Slow init of GPUs

I know the init process takes more time on machines with more GPUs, but since we are calling the Pytorch script from external scripts it is kind of a bottleneck for our process.

See the basic example below:

import torch

cuda0 = torch.device(‘cuda:0’)
cuda1 = torch.device(‘cuda:1’)
cuda2 = torch.device(‘cuda:2’)
cuda3 = torch.device(‘cuda:3’)

x0 = torch.tensor([1], device=cuda0)
x1 = torch.tensor([1], device=cuda1)
x2 = torch.tensor([1], device=cuda2)
x3 = torch.tensor([1], device=cuda3)

So the example takes

  • ~24s on a machine with 8GPUs. Tested with 8x2080TI and 8xA6000.
  • ~15s on machine with 4GPUs. Tested with 4xA6000.
  • ~5s on machine with 2GPUs (in example above removed x2 and x3). Test on 2x3090.
  • ~8s on machine with 8GPUs when init only one GPU (i.e. x1,x2,x3 are removed). Test on 8xA6000

And since we call it again and again it becomes an issue.

My understanding is that it is that slow because the initialization process of the GPUs.

So I was wonder whether I can cache something so it is slow only the first time and then when we call the script again it is faster?

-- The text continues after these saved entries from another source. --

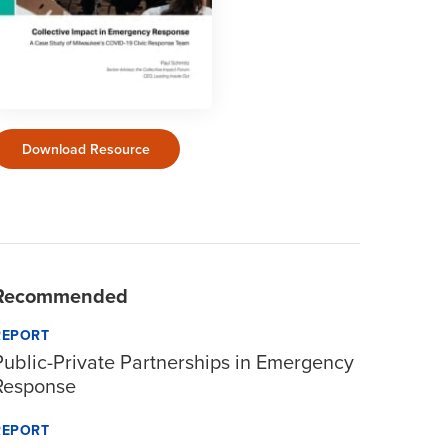
Download Resource
Recommended
REPORT
Public-Private Partnerships in Emergency
Response
REPORT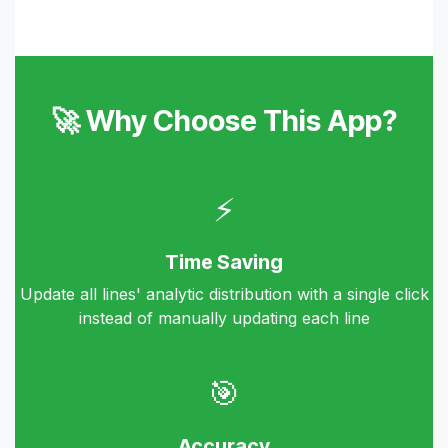
🚀 Why Choose This App?
⚡
Time Saving
Update all lines' analytic distribution with a single click
instead of manually updating each line
🎯
Accuracy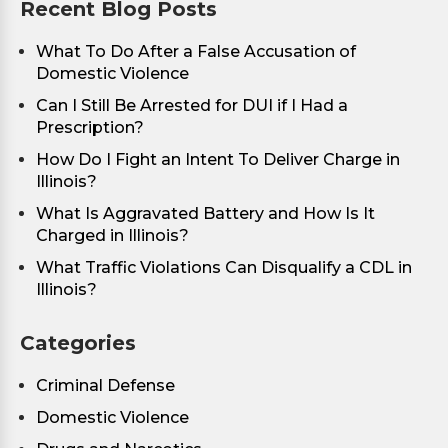
Recent Blog Posts
What To Do After a False Accusation of
Domestic Violence
Can I Still Be Arrested for DUI if I Had a
Prescription?
How Do I Fight an Intent To Deliver Charge in
Illinois?
What Is Aggravated Battery and How Is It
Charged in Illinois?
What Traffic Violations Can Disqualify a CDL in
Illinois?
Categories
Criminal Defense
Domestic Violence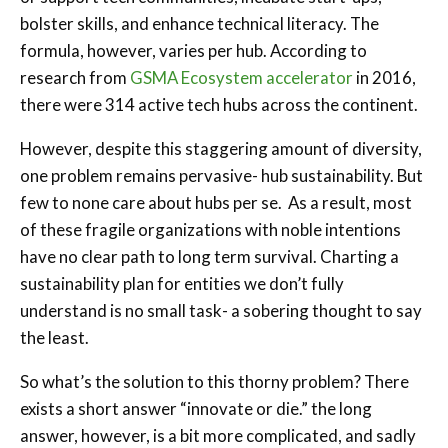
bolster skills, and enhance technical literacy. The
formula, however, varies per hub. According to
research from
GSMA Ecosystem accelerator
in 2016,
there were 314 active tech hubs across the continent.
However, despite this staggering amount of diversity,
one problem remains pervasive- hub sustainability. But
few to none care about hubs per se. As a result, most
of these fragile organizations with noble intentions
have no clear path to long term survival. Charting a
sustainability plan for entities we don’t fully
understand is no small task- a sobering thought to say
the least.
So what’s the solution to this thorny problem? There
exists a short answer “innovate or die.” the long
answer, however, is a bit more complicated, and sadly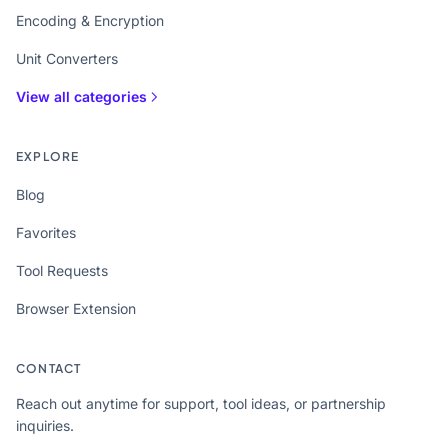
Encoding & Encryption
Unit Converters
View all categories
EXPLORE
Blog
Favorites
Tool Requests
Browser Extension
CONTACT
Reach out anytime for support, tool ideas, or partnership
inquiries.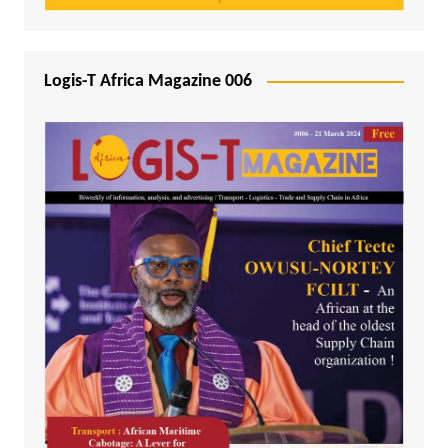
Logis-T Africa Magazine 006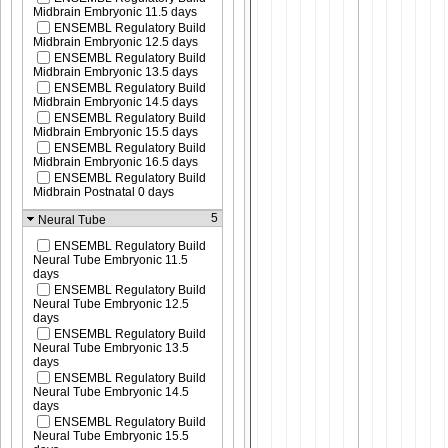
Midbrain Embryonic 11.5 days
ENSEMBL Regulatory Build
Midbrain Embryonic 12.5 days
ENSEMBL Regulatory Build
Midbrain Embryonic 13.5 days
ENSEMBL Regulatory Build
Midbrain Embryonic 14.5 days
ENSEMBL Regulatory Build
Midbrain Embryonic 15.5 days
ENSEMBL Regulatory Build
Midbrain Embryonic 16.5 days
ENSEMBL Regulatory Build
Midbrain Postnatal 0 days
5
Neural Tube
ENSEMBL Regulatory Build
Neural Tube Embryonic 11.5
days
ENSEMBL Regulatory Build
Neural Tube Embryonic 12.5
days
ENSEMBL Regulatory Build
Neural Tube Embryonic 13.5
days
ENSEMBL Regulatory Build
Neural Tube Embryonic 14.5
days
ENSEMBL Regulatory Build
Neural Tube Embryonic 15.5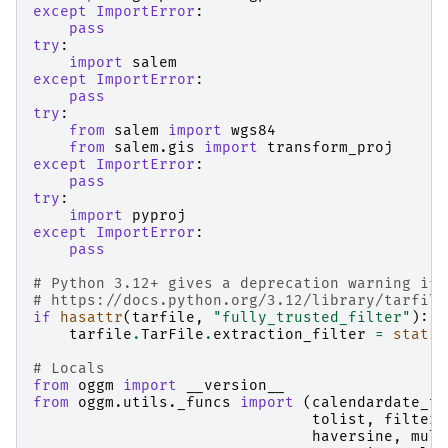
except
ImportError
:
pass
try
:
import
salem
except
ImportError
:
pass
try
:
from
salem
import
wgs84
from
salem.gis
import
transform_proj
except
ImportError
:
pass
try
:
import
pyproj
except
ImportError
:
pass
# Python 3.12+ gives a deprecation warning if 
# https://docs.python.org/3.12/library/tarfile
if
hasattr
(
tarfile
,
"fully_trusted_filter"
):
tarfile
.
TarFile
.
extraction_filter
=
static
# Locals
from
oggm
import
__version__
from
oggm.utils._funcs
import
(
calendardate_to
tolist
,
filter_
haversine
,
mult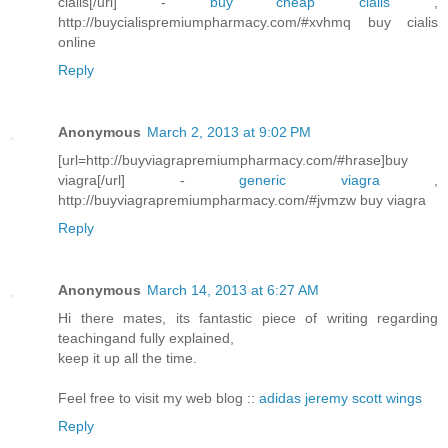
cialis[/url] -
buy cheap cialis
,
http://buycialispremiumpharmacy.com/#xvhmq buy cialis
online
Reply
Anonymous
March 2, 2013 at 9:02 PM
[url=http://buyviagrapremiumpharmacy.com/#hrase]buy
viagra[/url] -
generic viagra
,
http://buyviagrapremiumpharmacy.com/#jvmzw buy viagra
Reply
Anonymous
March 14, 2013 at 6:27 AM
Hi there mates, its fantastic piece of writing regarding
teachingand fully explained,
keep it up all the time.
Feel free to visit my web blog ::
adidas jeremy scott wings
Reply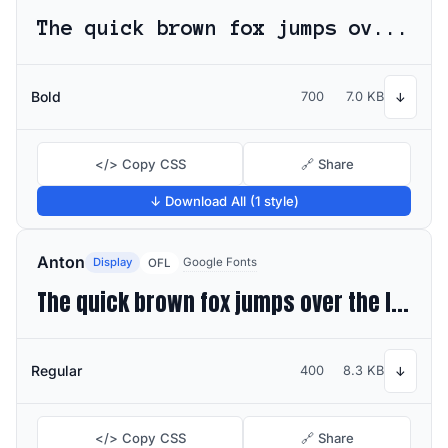
The quick brown fox jumps over the lazy dog
Bold
700
7.0 KB
↓
</> Copy CSS
🔗 Share
↓ Download All (1 style)
Anton
Display
Google Fonts
OFL
The quick brown fox jumps over the lazy dog
Regular
400
8.3 KB
↓
</> Copy CSS
🔗 Share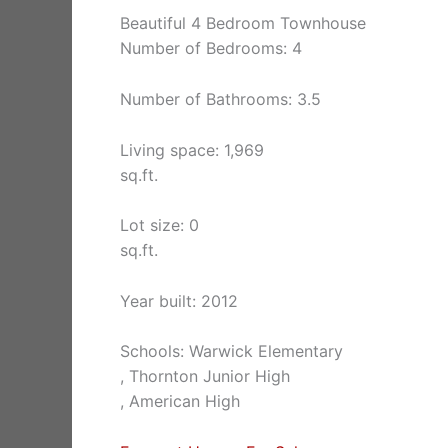
Beautiful 4 Bedroom Townhouse
Number of Bedrooms: 4
Number of Bathrooms: 3.5
Living space: 1,969
sq.ft.
Lot size: 0
sq.ft.
Year built: 2012
Schools: Warwick Elementary
, Thornton Junior High
, American High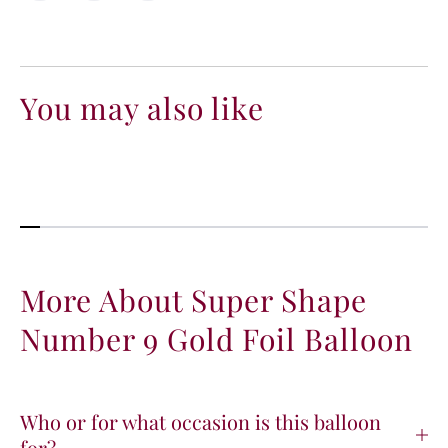
s
s
e
e
q
q
u
u
a
a
You may also like
n
n
t
t
i
i
t
t
y
y
f
f
o
o
r
r
S
S
More About Super Shape
u
u
Number 9 Gold Foil Balloon
p
p
e
e
r
r
S
S
h
h
Who or for what occasion is this balloon
a
a
for?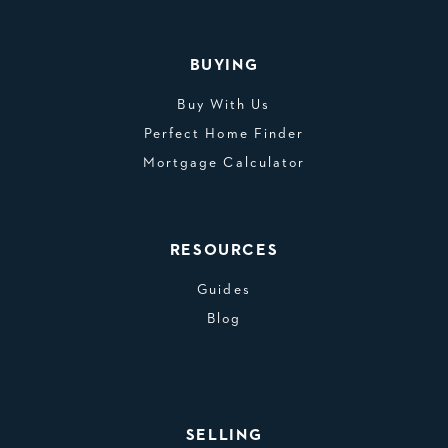
BUYING
Buy With Us
Perfect Home Finder
Mortgage Calculator
RESOURCES
Guides
Blog
SELLING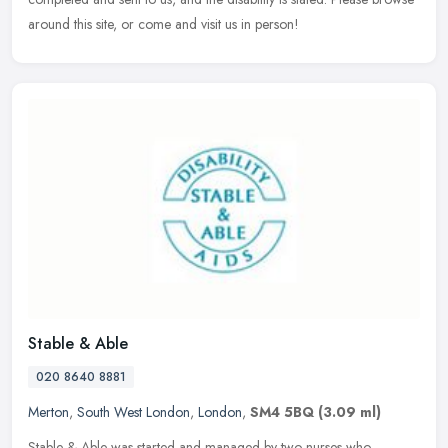
around this site, or come and visit us in person!
Stable & Able
020 8640 8881
Merton
,
South West London
,
London
,
SM4 5BQ
(3.09 ml)
Stable & Able was started and managed by two nurses who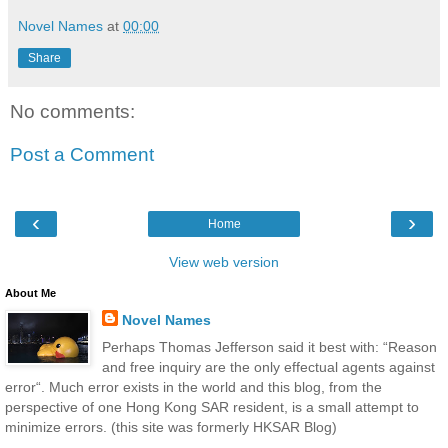
Novel Names
at
00:00
Share
No comments:
Post a Comment
‹
›
Home
View web version
About Me
Novel Names
Perhaps Thomas Jefferson said it best with: “Reason
and free inquiry are the only effectual agents against
error“. Much error exists in the world and this blog, from the
perspective of one Hong Kong SAR resident, is a small attempt to
minimize errors. (this site was formerly HKSAR Blog)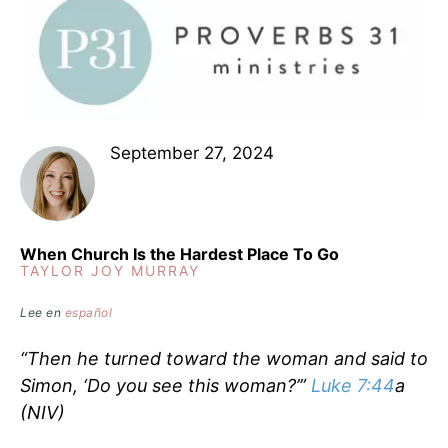
September 27, 2024
When Church Is the Hardest Place To Go
TAYLOR JOY MURRAY
Lee en
español
“Then he turned toward the woman and said to
Simon, ‘Do you see this woman?’”
Luke 7:44
a
(NIV)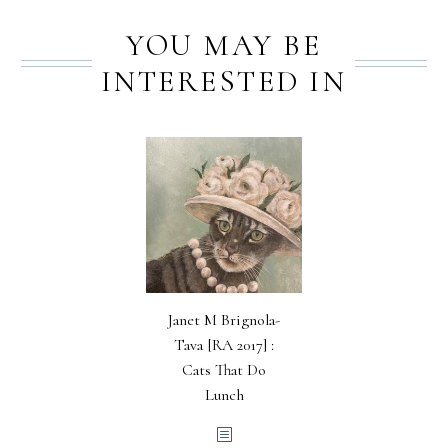
YOU MAY BE
INTERESTED IN
Janet M Brignola-
Tava [RA 2017] :
Cats That Do
Lunch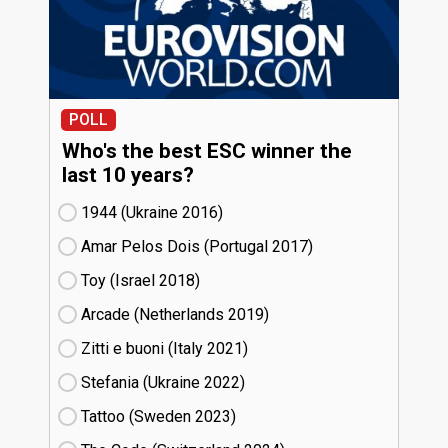
POLL
Who's the best ESC winner the
last 10 years?
1944 (Ukraine
16)
Amar Pelos Dois (Portugal
17)
Toy (Israel
18)
Arcade (Netherlands
19)
Zitti e buoni​ (Italy
21)
Stefania (Ukraine
22)
Tattoo (Sweden
23)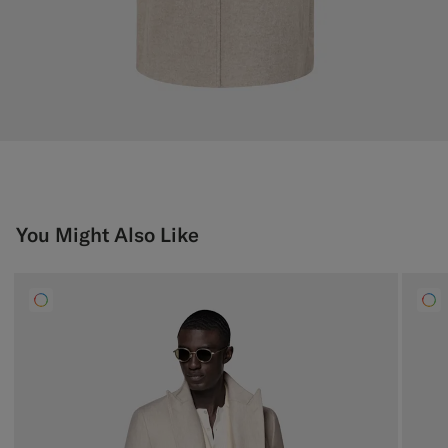
You Might Also Like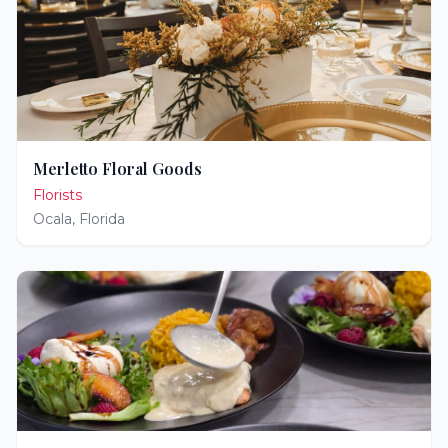
Merletto Floral Goods
Florists
Ocala
,
Florida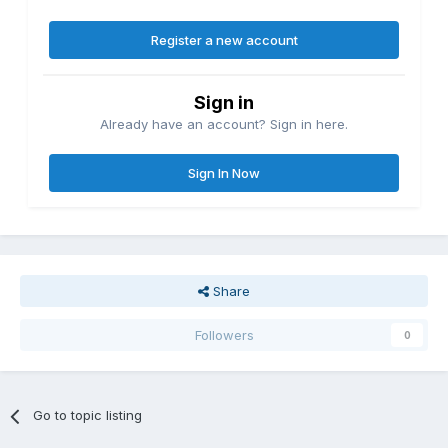
Register a new account
Sign in
Already have an account? Sign in here.
Sign In Now
Share
Followers
0
Go to topic listing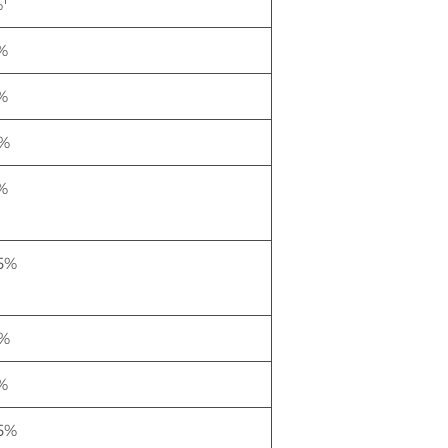
%
%
%
%
%
.5%
%
%
.5%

No, you won’t be able to cache anything as the CUDA context creation is taking some of the init time and is loading the driver, the native PyTorch kernels, the CUDA math lib kernels (cublas, cuDNN etc.) and needs time to load the actual data onto the device.
In case you are using CUDA 11.7+, you can activate lazy module loading via CUDA_MODULE_LOADING=LAZY , which will avoid pre-loading every kernel and will load it lazily once it’s needed. This will speed up the init process but will add a small overhead for each new kernel as it has to be loaded into the CUDA context before its first execution.

1 Like

Thanks. Tried the CUDA_MODULE_LOADING=LAZY on one of the machines which is with CUDA 11.7 but didn’t help.

I guess the PyTorch scripts will have to stay in memory and work like a server, get calls from outside instead of loading the scripts each time.

You would need to build PyTorch with CUDA 11.7 (or install the nightly binaries) to see the effect. Installing the CUDA toolkit 11.7 on your system with a PyTorch binary using another CUDA runtime (e.g. 11.6) will not work. You should also see a reduction in memory of the CUDA context size and could use it to double check if lazy loading is working.

I don’t fully understand the second point, so could you explain which scripts are supposed to stay in memory?

1 Like

Thank you for the suggestions. It makes sense, I will try it.

Currently we have a web server which loads PHP scripts and then they execute the python (PyTorch) scripts using a shell type interface. But this creates a bottleneck because each reload takes too much time. I.e. the actual work is done in 10s but load time is another 10s.

So it will be probably much more efficient to load the python and leave it in memory where it will take requests, do the compute and return the results.

Ah yes, thanks for the explanation.
You are right and I would also suggest to try to initialize the Python/PyTorch process once and reuse it later with new requests. I’m not sure which web server application you are using, but would it be possible to write a startup and teardown method which would keep the PyTorch process alive?

1 Like

Yeah, that’s what I will have to do.